Young Indian scientists 'need more freedom'
[CHANDIGARH] Young Indian scientists need more professional freedom and should be given greater encouragement to develop a questioning attitude towards established ideas, according to one of the country's top researchers.
Speaking at the opening of the 91st Indian Science Congress in Chandigarh last week, Asis Datta, director of the National Centre for Plant Genome Research in New Delhi, criticised Indian research institutes for failing to encourage its scientists to question existing theories.
Datta, who was also the president of the congress, argued that such a failure was hindering the country's scientific progress. Several universities provided an excellent knowledge base, he said, but research training that combined experimental skills with developing questioning attitudes was inadequate.
"Indians are not encouraged to question and challenge the system, and they do not do the breakaway thinking," said Datta. "For the top 10 per cent of jobs this is essential, and that is what it takes to be a leader."
He argued that China and Korea have made their mark in science because their younger scientists have been given the opportunity to follow their own ideas. "If the corporate world can have young CEOs, why should science be far away?" he said.
Datta proposed a six-point strategy for promoting greater excellence in Indian science. One suggestion was that retired leading researchers should be recruited by universities on short-term teaching appointments to transmit their enthusiasm to students. Such teachers would not be hindered by a restrictive syllabus, he said, and could encourage frank discussions.
Datta also urged the country's top six funding agencies to better coordinate funding of research programmes, "shed the partitioning and credit-sharing race among themselves", and link research with industry.
Women should also be encouraged to take a greater role in science, he said, as women do better than men at school and university, but lose out when getting the top jobs and winning science awards.
Later at the congress, Indian President A P J Abdul Kalam called on Indian laboratories to become more competitive in developing and marketing top-quality products.
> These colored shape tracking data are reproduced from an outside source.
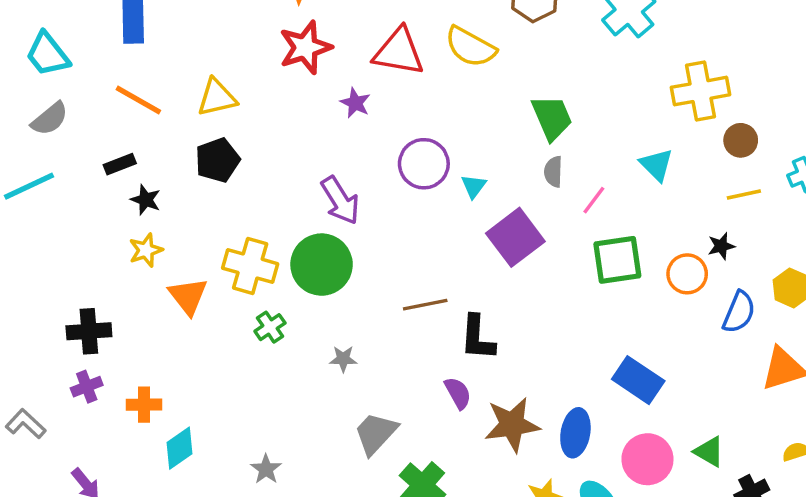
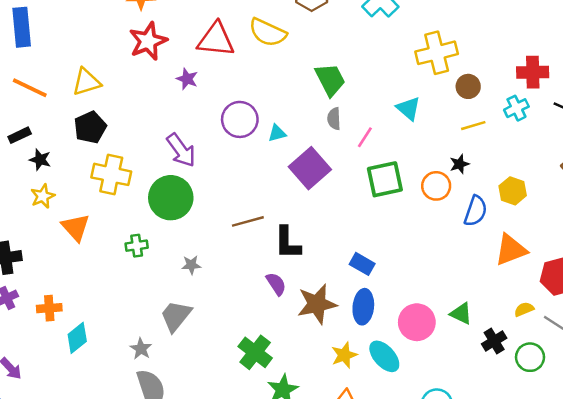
cyan triangle: (474, 186) -> (277, 133), turned 42
yellow cross: (250, 266) -> (111, 174), moved
green cross: (270, 327) -> (137, 246), turned 30
blue rectangle: (638, 380) -> (362, 264), moved, size x0.7
gray trapezoid: (376, 433) -> (176, 316), moved

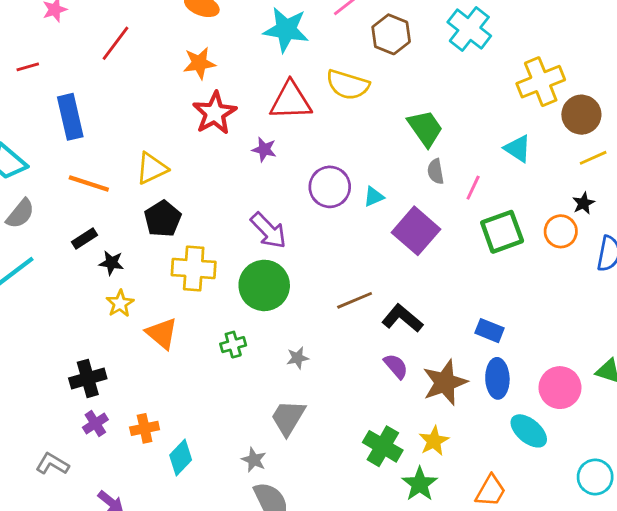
brown circle: (468, 86) -> (581, 115), size x1.4
black L-shape: (287, 243) -> (402, 318), turned 138
yellow star: (344, 355) -> (434, 441), moved

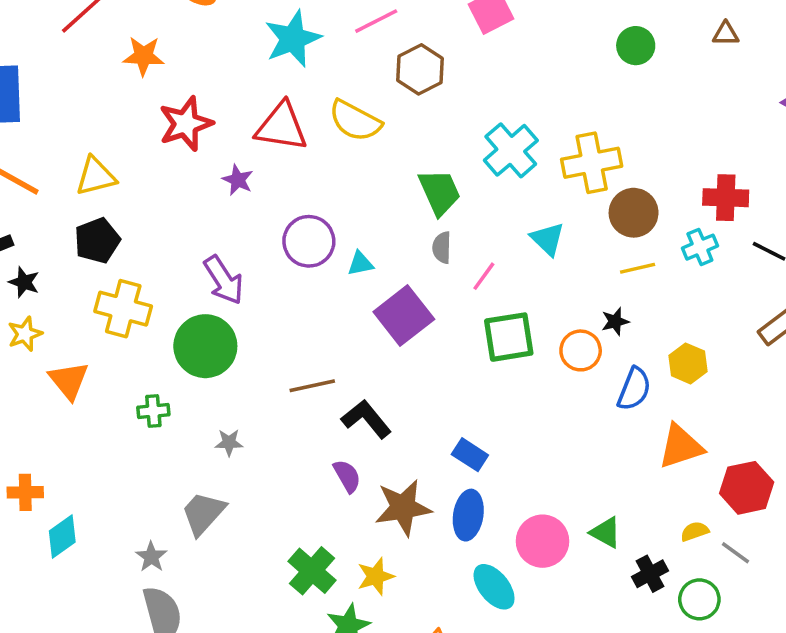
cyan cross: (469, 29) -> (511, 150), moved
cyan star: (286, 30) -> (293, 39), turned 30
orange star: (199, 63) -> (144, 56), moved

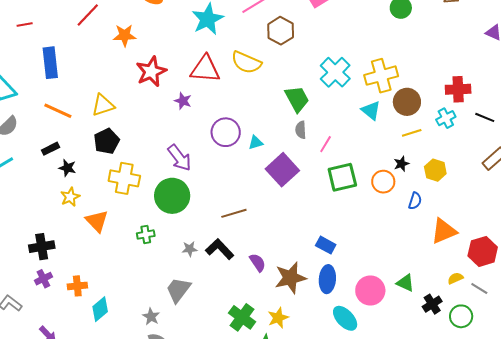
cyan triangle: (548, 239) -> (371, 110), moved
yellow hexagon: (688, 363) -> (435, 170), moved
blue semicircle: (634, 389) -> (415, 201), size x0.7
black L-shape: (366, 419) -> (220, 249), moved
He said that scientists were failing to convert technologies in the laboratory into practical realities on the ground. "Technology development is complete only when it is transferred, absorbed and utilised by industry," he said.
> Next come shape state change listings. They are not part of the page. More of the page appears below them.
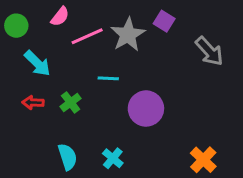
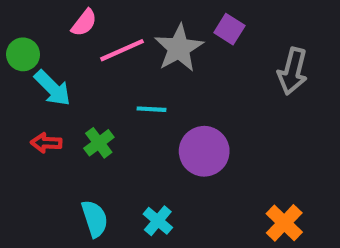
green circle: (16, 26) -> (23, 54), moved
gray arrow: (209, 51) -> (293, 71), turned 56

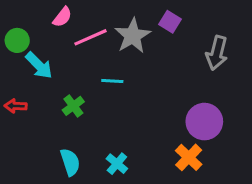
red arrow: (46, 143) -> (16, 106), moved
purple circle: (204, 151) -> (204, 122), moved
orange cross: (284, 223) -> (189, 157), moved

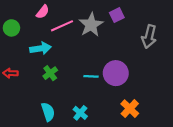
purple square: (170, 22) -> (117, 15), turned 32
cyan arrow: (39, 65) -> (41, 48), moved, turned -54
cyan line: (112, 81) -> (91, 76), moved
purple circle: (204, 122) -> (116, 73), moved

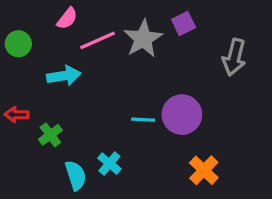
green cross: (50, 73) -> (50, 135), moved
cyan cross: (80, 113) -> (109, 163), moved

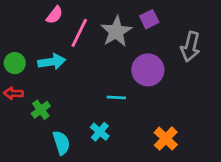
pink line: (98, 40) -> (79, 33), turned -40
green circle: (18, 44) -> (15, 63), moved
purple circle: (182, 115) -> (148, 70), moved
cyan cross: (109, 163) -> (100, 132), moved

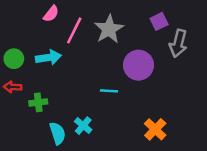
purple square: (149, 19) -> (159, 21), moved
green cross: (41, 110) -> (38, 102), turned 30
cyan cross: (100, 132) -> (83, 126), moved

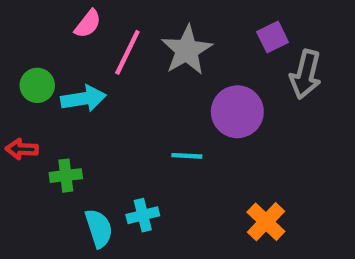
green circle: (14, 59) -> (37, 85), moved
cyan cross: (83, 126) -> (143, 215), turned 36

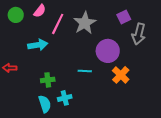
green circle: (37, 85) -> (16, 15), moved
green cross: (66, 176) -> (48, 80), moved
orange cross: (266, 222) -> (121, 75), moved

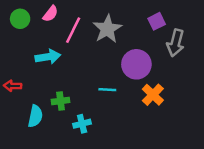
cyan semicircle: (45, 104) -> (35, 116), moved, turned 30

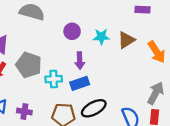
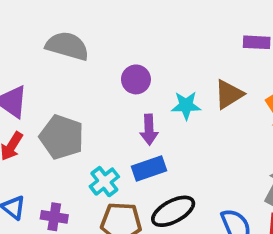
cyan star: (101, 37) -> (186, 105), moved
cyan cross: (54, 79) -> (104, 182), moved, turned -35

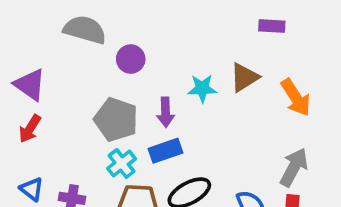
purple circle: (136, 79) -> (131, 59), moved
gray pentagon: (62, 137) -> (116, 120), moved

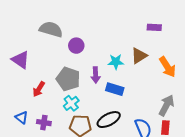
red arrow: (30, 129) -> (39, 89), moved
blue rectangle: (166, 151) -> (115, 89), moved, turned 36

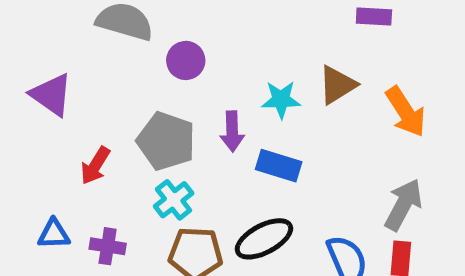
blue triangle: (22, 118) -> (54, 234), turned -40

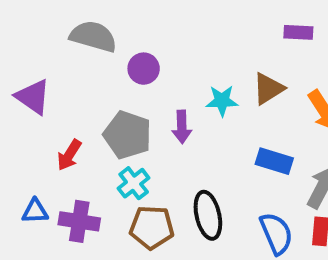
blue rectangle: (279, 166) -> (274, 161), moved
black ellipse: (264, 239) -> (208, 215), turned -75
purple cross: (108, 246) -> (79, 221), size x1.4

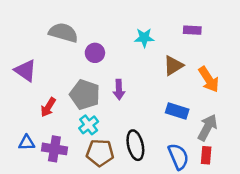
cyan star: (222, 101) -> (144, 38), moved

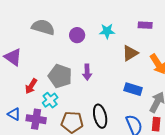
purple circle: (95, 53) -> (77, 35), moved
cyan cross: (89, 125) -> (50, 100), moved
blue triangle: (27, 143) -> (14, 114), turned 32

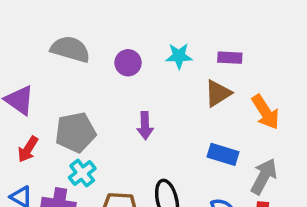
purple rectangle: (145, 25) -> (230, 58), moved
gray pentagon: (60, 76) -> (75, 132), moved, turned -30
red arrow: (31, 86) -> (28, 149), moved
Kalam outlined a 12-point strategy by which science could transform India into a developed country by 2020. These include doubling grain yield; developing a vaccine for HIV and putting it to use within two years; carrying out research on stem cells; and tapping India's vast reserves of thorium for nuclear power production.
He called for the development of Indian language software for information and communication technologies in rural areas and the provision of urban facilities in rural areas. He also gave his support to an ambitious scheme to link together Indian rivers to ensure a more equitable distribution of water throughout the country.